#### EXERCISE DETAILS:
Restate the data below, keeping every line the same.

START THE DATA

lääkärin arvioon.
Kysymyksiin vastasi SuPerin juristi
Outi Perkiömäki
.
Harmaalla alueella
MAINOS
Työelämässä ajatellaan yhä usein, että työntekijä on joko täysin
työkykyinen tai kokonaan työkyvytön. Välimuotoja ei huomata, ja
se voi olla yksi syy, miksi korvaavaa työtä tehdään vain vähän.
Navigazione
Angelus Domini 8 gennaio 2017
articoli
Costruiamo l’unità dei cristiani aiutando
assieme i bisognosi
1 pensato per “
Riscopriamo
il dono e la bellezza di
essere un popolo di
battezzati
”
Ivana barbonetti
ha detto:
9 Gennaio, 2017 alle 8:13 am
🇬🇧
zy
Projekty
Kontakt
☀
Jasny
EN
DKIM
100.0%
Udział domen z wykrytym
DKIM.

END THE DATA

#### RESPONSE TO THE EXERCISE:
lääkärin arvioon.
Kysymyksiin vastasi SuPerin juristi
Outi Perkiömäki
.
Harmaalla alueella
MAINOS
Työelämässä ajatellaan yhä usein, että työntekijä on joko täysin
työkykyinen tai kokonaan työkyvytön. Välimuotoja ei huomata, ja
se voi olla yksi syy, miksi korvaavaa työtä tehdään vain vähän.
Navigazione
Angelus Domini 8 gennaio 2017
articoli
Costruiamo l’unità dei cristiani aiutando
assieme i bisognosi
1 pensato per “
Riscopriamo
il dono e la bellezza di
essere un popolo di
battezzati
”
Ivana barbonetti
ha detto:
9 Gennaio, 2017 alle 8:13 am
🇬🇧
zy
Projekty
Kontakt
☀
Jasny
EN
DKIM
100.0%
Udział domen z wykrytym
DKIM.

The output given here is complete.